Roscommon County Councillor
- Incumbent
- Assumed office 23 May 2014
- Constituency: Roscommon

Personal details
- Party: Independent Ireland (since 2024)
- Other political affiliations: Independent (2014–2024)
- Gaelic games career
- Born: County Roscommon
- Height: 6 ft 0 in (183 cm)
- Sport: Gaelic football
- Position: Corner forward

Club
- Years: Club
- Castlerea St Kevin's

Club titles
- Roscommon titles: 3

Inter-county
- Years: County / Apps (scores)
- 1994–2005: Roscommon / 58 (9–89)

Inter-county titles
- Connacht titles: 1

= Nigel Dineen =

Roscommon Gaelic footballer

Nigel Dineen is an Irish politician and former Gaelic football manager and player who has served as a member of Roscommon County Council since June 2014. He played for the Castlerea St Kevin's club and at senior level for the Roscommon county team.

==Sports career==
===Playing career===
Dineen won three Roscommon Senior Football Championship titles while playing for Castlerea St Kevin's: in 2003, 2008 and 2009. Castlerea lost to Sligo in 2010.

===Managerial career===
In 2011, Dineen was appointed as manager of the Roscommon under-21 team for the 2012 season, having been a selector under the former management team. He led Roscommon to the Connacht Under-21 Football Championship title in his first year in the job and later to the All-Ireland Under-21 Football Championship final, where his side lost to Dublin.
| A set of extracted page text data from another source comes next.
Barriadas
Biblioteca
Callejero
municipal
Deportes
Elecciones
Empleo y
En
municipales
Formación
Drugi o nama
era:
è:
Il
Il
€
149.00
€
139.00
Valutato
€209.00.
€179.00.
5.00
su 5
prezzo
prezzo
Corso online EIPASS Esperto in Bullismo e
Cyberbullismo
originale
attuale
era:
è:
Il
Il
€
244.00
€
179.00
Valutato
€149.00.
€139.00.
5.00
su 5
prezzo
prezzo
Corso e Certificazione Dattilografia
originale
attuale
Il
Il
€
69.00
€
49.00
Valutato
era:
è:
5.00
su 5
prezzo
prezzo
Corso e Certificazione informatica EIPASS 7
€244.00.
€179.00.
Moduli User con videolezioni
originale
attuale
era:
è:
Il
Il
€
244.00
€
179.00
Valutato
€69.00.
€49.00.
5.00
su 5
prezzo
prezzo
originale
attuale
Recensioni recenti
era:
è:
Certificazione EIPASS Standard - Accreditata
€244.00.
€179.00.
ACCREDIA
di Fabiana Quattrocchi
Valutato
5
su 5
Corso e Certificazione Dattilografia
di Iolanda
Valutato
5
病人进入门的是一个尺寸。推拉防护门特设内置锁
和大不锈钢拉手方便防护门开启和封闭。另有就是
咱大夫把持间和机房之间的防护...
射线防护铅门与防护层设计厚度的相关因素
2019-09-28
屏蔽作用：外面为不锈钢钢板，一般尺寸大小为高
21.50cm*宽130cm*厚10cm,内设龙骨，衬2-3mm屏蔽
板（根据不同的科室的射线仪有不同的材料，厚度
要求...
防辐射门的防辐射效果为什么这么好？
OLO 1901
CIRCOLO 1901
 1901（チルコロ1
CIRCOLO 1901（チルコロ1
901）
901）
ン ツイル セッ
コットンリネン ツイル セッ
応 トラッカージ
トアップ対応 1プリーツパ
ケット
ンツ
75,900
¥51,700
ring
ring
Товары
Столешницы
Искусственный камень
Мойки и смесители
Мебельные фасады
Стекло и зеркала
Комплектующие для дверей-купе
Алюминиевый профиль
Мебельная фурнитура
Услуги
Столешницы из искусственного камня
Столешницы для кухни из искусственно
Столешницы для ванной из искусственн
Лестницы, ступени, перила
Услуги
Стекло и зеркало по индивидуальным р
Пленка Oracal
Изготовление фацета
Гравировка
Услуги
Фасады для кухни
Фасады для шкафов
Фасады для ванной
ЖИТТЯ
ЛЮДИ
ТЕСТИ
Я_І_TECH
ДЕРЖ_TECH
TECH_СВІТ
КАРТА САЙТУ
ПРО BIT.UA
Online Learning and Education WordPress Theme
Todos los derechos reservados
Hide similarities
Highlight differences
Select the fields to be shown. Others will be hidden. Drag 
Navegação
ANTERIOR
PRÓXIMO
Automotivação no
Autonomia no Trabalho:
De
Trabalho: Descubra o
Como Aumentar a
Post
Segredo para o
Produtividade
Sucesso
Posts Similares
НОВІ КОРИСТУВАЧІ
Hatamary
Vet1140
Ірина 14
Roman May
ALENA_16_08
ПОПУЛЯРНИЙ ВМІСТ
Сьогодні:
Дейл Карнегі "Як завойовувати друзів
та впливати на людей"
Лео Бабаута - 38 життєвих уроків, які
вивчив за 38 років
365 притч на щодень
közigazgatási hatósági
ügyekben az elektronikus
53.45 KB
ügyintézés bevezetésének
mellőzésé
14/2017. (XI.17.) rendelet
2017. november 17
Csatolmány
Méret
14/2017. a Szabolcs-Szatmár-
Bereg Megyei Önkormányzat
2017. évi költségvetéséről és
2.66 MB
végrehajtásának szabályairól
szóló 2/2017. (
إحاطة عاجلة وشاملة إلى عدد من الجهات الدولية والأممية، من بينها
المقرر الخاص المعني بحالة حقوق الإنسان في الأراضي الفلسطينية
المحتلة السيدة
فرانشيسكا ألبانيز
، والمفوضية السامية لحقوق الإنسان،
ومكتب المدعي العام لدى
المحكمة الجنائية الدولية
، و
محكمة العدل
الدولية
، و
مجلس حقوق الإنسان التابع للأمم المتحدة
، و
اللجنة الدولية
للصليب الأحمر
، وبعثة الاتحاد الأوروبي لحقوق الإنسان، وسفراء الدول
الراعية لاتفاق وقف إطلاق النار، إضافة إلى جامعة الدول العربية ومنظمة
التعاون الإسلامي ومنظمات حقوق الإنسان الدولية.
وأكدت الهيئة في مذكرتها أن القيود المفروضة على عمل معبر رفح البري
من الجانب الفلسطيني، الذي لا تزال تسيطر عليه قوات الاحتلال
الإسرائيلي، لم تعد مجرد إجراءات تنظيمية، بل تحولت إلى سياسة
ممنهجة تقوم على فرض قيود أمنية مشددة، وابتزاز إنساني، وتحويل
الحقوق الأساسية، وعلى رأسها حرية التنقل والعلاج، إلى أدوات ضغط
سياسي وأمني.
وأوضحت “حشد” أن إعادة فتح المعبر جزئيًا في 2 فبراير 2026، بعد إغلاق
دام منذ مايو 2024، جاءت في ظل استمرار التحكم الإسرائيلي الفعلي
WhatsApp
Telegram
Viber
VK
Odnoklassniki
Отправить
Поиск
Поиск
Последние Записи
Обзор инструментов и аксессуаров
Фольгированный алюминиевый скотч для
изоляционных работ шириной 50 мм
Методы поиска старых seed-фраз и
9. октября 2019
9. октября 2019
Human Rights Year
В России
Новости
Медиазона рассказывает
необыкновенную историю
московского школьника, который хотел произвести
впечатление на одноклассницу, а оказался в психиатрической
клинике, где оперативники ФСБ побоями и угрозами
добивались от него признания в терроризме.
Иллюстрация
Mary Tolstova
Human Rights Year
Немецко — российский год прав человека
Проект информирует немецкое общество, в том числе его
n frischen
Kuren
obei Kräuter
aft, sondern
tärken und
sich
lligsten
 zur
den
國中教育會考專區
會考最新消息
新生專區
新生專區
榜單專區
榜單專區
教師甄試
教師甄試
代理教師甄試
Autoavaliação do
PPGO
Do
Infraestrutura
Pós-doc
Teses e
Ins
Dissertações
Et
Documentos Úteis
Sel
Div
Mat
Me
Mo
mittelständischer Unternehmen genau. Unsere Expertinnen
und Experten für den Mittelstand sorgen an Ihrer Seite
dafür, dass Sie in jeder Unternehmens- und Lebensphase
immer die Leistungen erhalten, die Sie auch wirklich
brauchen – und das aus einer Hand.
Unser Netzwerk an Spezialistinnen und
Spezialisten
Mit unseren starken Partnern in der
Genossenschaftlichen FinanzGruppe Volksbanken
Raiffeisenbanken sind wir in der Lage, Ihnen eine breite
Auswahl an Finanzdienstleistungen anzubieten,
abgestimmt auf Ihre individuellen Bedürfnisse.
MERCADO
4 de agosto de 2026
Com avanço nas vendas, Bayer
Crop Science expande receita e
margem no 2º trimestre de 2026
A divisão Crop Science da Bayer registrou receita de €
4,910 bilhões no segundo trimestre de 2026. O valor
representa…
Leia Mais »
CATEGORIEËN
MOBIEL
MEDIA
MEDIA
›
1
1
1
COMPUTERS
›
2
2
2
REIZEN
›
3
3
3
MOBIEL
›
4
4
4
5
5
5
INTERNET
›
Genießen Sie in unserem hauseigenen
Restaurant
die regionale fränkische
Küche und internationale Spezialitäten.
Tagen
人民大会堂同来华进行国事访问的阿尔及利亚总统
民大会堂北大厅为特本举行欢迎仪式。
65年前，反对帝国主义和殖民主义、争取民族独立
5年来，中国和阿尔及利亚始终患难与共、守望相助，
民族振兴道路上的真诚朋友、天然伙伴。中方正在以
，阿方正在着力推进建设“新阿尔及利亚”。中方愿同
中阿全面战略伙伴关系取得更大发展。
Dineen challenged Kevin McStay for the Roscommon senior management role ahead of the 2017 season, but pulled out a month later, stating that he had "strong reservations about the integrity of the selection and recruitment process".

==Political career==
In June 2014, Dineen was elected to Roscommon County Council as an independent. In 2024, Dineen joined the Independent Ireland party.